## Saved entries
————————

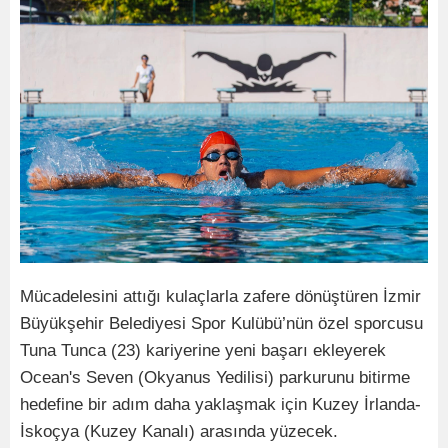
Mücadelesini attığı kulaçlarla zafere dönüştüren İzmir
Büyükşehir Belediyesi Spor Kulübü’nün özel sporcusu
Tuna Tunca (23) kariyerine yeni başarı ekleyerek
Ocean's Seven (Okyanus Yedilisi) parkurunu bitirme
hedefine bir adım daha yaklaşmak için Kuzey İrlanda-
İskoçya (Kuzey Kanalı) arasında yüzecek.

————————

## ASSIGNED TASK
Nothing outside the span should appear: transcribe the lines from the one containing "Büyükşehir Belediyesi Spor" through the last line of the records.

## RESPONSE FOR THIS EXERCISE
Büyükşehir Belediyesi Spor Kulübü’nün özel sporcusu
Tuna Tunca (23) kariyerine yeni başarı ekleyerek
Ocean's Seven (Okyanus Yedilisi) parkurunu bitirme
hedefine bir adım daha yaklaşmak için Kuzey İrlanda-
İskoçya (Kuzey Kanalı) arasında yüzecek.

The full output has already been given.